REQUIREMENT:
Counting only lines that contain "бронза", how many are there in the records below? Give the figure alone.

Pixel coordinate grounding data
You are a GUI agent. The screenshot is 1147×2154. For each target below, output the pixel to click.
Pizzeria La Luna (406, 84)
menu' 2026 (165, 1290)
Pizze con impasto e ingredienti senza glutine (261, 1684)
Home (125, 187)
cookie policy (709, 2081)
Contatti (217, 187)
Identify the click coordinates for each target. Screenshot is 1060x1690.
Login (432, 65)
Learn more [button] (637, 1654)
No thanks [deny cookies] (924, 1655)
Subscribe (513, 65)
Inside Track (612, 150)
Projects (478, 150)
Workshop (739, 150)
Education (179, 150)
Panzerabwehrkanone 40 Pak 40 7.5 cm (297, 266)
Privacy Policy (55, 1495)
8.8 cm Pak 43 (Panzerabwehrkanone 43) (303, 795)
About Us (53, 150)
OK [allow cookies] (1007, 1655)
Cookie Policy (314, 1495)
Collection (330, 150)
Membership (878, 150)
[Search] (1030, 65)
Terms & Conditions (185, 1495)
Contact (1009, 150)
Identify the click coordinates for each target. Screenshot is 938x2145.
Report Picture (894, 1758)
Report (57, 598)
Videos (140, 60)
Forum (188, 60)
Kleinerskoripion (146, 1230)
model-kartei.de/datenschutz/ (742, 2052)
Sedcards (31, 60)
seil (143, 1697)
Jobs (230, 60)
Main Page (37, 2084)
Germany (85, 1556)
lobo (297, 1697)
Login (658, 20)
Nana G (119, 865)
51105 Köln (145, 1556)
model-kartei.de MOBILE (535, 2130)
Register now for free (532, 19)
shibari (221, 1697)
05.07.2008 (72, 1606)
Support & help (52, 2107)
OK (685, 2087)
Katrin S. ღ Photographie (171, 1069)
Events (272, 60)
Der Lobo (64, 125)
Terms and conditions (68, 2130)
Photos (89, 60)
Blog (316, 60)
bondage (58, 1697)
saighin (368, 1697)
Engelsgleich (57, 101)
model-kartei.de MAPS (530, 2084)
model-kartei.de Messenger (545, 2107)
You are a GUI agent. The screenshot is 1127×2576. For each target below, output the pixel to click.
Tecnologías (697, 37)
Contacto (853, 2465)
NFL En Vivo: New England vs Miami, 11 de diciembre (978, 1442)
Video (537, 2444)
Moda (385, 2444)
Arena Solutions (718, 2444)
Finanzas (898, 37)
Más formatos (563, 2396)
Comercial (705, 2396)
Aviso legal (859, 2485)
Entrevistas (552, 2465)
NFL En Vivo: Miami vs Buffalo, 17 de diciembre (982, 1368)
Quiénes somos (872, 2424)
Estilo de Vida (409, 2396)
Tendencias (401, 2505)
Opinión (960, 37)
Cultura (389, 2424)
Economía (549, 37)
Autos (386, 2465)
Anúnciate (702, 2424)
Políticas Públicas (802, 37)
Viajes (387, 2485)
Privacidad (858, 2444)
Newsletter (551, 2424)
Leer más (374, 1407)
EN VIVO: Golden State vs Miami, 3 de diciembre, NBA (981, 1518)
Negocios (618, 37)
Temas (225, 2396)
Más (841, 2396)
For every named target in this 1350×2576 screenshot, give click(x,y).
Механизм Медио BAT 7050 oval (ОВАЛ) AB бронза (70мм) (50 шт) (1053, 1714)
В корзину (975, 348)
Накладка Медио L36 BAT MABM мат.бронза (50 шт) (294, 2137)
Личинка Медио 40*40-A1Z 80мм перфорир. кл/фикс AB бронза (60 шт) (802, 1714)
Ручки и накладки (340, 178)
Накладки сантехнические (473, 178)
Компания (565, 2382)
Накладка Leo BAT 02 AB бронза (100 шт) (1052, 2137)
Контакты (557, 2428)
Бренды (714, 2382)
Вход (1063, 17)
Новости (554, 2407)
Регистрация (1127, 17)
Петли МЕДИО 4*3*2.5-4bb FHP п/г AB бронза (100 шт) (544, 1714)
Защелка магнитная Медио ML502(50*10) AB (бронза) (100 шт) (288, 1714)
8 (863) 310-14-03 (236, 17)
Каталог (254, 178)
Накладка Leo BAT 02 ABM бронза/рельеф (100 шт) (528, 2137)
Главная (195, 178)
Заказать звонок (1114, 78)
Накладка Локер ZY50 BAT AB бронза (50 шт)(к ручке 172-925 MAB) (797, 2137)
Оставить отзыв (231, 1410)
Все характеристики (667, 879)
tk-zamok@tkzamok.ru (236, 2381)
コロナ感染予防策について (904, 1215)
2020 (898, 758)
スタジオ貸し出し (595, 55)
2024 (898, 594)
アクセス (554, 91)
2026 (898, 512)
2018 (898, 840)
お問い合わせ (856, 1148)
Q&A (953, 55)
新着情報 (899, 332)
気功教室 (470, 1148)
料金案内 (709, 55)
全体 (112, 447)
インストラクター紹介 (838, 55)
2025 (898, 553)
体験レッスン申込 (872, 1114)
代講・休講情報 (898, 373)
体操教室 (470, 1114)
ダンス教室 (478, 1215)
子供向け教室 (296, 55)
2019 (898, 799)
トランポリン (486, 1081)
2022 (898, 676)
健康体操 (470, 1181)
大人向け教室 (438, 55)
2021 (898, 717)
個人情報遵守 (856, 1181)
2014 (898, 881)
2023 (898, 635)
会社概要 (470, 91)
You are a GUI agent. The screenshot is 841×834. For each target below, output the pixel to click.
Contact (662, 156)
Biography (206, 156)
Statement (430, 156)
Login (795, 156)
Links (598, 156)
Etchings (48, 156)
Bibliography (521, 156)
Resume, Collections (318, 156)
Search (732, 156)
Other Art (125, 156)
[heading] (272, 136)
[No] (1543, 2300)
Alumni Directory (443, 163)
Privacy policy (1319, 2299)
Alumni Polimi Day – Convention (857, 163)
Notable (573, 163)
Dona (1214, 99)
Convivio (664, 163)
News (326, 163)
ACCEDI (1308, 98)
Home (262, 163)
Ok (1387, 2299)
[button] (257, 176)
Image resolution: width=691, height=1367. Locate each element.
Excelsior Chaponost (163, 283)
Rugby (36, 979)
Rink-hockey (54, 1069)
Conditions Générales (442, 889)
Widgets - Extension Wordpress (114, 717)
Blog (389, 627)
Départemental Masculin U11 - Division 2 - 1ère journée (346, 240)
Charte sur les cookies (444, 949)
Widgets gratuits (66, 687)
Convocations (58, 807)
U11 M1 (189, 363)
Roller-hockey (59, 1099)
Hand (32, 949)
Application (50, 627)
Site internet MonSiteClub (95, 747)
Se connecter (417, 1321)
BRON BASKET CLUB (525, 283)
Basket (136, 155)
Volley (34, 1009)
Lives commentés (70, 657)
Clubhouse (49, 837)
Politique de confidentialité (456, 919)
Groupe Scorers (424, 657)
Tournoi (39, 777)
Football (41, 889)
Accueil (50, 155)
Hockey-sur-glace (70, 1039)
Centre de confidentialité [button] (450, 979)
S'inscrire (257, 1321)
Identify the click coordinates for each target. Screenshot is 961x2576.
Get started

OUTPUT:
8